Die verwaltungsrechtliche Zusage ist im Bayerischen Verwaltungsverfahrensgesetz nur insoweit geregelt, als sie sich auf den Erlass oder Nichterlass eines Verwaltungsakts bezieht (vgl. Art. 38 Abs. 1 Satz 1 BayVwVfG). Eine wirksame Zusage begründet für ihren Inhaber einen durchsetzbaren Rechtsanspruch auf das zugesagte Verhalten (vgl. Kopp/Ramsauer, VwVfG, 17. Aufl. 2016, § 38 Rn. 6).
Die Nichtvollzugszusage des Landratsamts war hier an mehrere Voraussetzungen gebunden, die in der Niederschrift über die mündliche Verhandlung vom 29. September 2015 im Einzelnen niedergelegt sind. Diese waren ausweislich der Niederschrift auch nochmals vorgelesen und genehmigt worden. Von der Wirksamkeit der Zusage ist auszugehen.
Die Voraussetzungen für den vorläufigen Nichtvollzug waren auch nicht zu unbestimmt. Vielmehr war die erste Voraussetzung in unzweifelhafter Form, dass die Klägerin bis Ende März 2016 ein Betriebs- und Sanierungskonzept vorlegt (vgl. Nr. 1 Satz 1 der Zusage). Da die Klägerin bis Ende März 2016 dem Landratsamt keinerlei Unterlagen vorgelegt hat, hat sie bereits diese Voraussetzung unstreitig nicht erfüllt. Es kommt daher in diesem Zusammenhang nicht darauf, ob die später vorgelegten Dokumente den an das Betriebs- und Sanierungskonzept gestellten Anforderungen genügten (vgl. Nr. 1 Satz 2 der Zusage). Zudem hätte die Klägerin auch erstmals zum 31. März 2016 durch Bestätigungen der Gläubiger ihre Zahlungen an die AOK sowie die monatliche Ratenzahlungen an das Finanzamt nachweisen müssen. Auch dies hat sie nicht getan. Ob die Klägerin zudem auch weitere Voraussetzungen der Nichtvollzugszusage nicht erfüllt hat, kann hier dahinstehen, da es hierauf nicht mehr entscheidungserheblich ankommt. Wie sich aus der Formulierung der Zusage eindeutig ergibt, waren alle Voraussetzungen für den Vollstreckungsaufschub kumulativ zu erfüllen. Da die Klägerin jedenfalls einzelne Voraussetzungen nicht erfüllt hat, kann sie aus der Nichtvollzugszusage keine (weiteren) Ansprüche herleiten. Der Beklagte ist daher durch die Zusage nicht mehr gebunden, von Vollstreckungsmaßnahmen abzusehen.

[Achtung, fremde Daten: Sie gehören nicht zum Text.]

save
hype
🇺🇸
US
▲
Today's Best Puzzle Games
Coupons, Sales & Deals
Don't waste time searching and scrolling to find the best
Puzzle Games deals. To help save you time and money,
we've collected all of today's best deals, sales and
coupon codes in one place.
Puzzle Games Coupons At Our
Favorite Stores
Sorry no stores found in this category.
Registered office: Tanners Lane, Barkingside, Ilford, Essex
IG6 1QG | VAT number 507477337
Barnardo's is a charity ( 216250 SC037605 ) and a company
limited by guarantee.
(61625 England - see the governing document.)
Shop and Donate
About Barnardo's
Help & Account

Die Klägerin kann auch keine weitergehenden Ansprüche aus dem weiteren Verhalten des Landratsamts nach Ablauf des März 2016 herleiten. Auch wenn der Klägerin nochmals Gelegenheit gegeben wurde, weitere Unterlagen einzureichen, wurde ihr zu keiner Zeit ein weiterer Vollstreckungsverzicht in Aussicht gestellt. Vielmehr wurde ihr in den entsprechenden Schreiben mehrfach deutlich gemacht, dass sie den Verpflichtungen aus der Untersagungsverfügung (bis zum 31. Juli 2016) nachzukommen habe, da sie die Voraussetzungen der Nichtvollzugszusage nicht erfüllt habe.

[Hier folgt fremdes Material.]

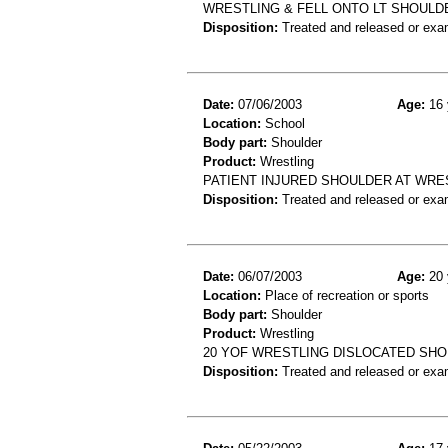
WRESTLING & FELL ONTO LT SHOULDE
Disposition:
Treated and released or exa
Date:
07/06/2003
Age:
16 
Location:
School
Body part:
Shoulder
Product:
Wrestling
PATIENT INJURED SHOULDER AT WRES
Disposition:
Treated and released or exa
Date:
06/07/2003
Age:
20 
Location:
Place of recreation or sports
Body part:
Shoulder
Product:
Wrestling
20 YOF WRESTLING DISLOCATED SH
Disposition:
Treated and released or exa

Obwohl der Beklagte nach Ablauf des März 2016 nicht mehr an die Nichtvollzugszusage gebunden war, bestand für ihn keine zwingende Verpflichtung, bereits zu diesem Zeitpunkt Vollzugsmaßnahmen einzuleiten. Der Behörde steht insoweit ein „Anwendungsermessen“ (vgl. Art. 37 Abs. 1 Satz 1 VwZVG) zu (vgl. hierzu BayVGH, B. v. 1.3.2012 – 9 ZB 11.2528 – juris Rn. 17; B. v. 20.12.2001 – 1 ZE 01.2820 – juris Rn. 15; vgl. auch VG Regensburg, U. v. 22.4.2010 – RO 5 K 09.1472 – juris Rn. 43). Aus dem Umstand, dass das Landratsamt der Klägerin insoweit ein weiteres Entgegenkommen gezeigt hat, kann diese jedoch keinen Anspruch auf Gewährung eines weiteren Vollstreckungsaufschubs herleiten.

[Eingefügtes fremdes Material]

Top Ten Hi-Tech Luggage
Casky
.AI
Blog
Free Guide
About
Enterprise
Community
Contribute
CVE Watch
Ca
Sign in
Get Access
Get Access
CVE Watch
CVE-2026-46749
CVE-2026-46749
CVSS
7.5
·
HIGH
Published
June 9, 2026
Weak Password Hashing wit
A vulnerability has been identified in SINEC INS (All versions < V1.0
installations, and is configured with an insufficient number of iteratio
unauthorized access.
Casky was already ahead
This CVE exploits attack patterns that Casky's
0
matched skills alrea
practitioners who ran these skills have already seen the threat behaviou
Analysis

Die Klage war daher mit der Kostenfolge des § 154 Abs. 1 VwGO abzuweisen.
Die Entscheidung über die vorläufige Vollstreckbarkeit der Kostenentscheidung folgt aus § 167 VwGO i. V. m. §§ 708ff. ZPO.
Rechtsmittelbelehrung:
Nach §§ 124, 124 a Abs. 4 VwGO können die Beteiligten die Zulassung der Berufung gegen dieses Urteil innerhalb eines Monats nach Zustellung beim Bayerischen Verwaltungsgericht München,
Hausanschrift: Bayerstraße 30, 80335 München, oder
Postanschrift: Postfach 20 05 43, 80005 München
beantragen. In dem Antrag ist das angefochtene Urteil zu bezeichnen. Dem Antrag sollen vier Abschriften beigefügt werden.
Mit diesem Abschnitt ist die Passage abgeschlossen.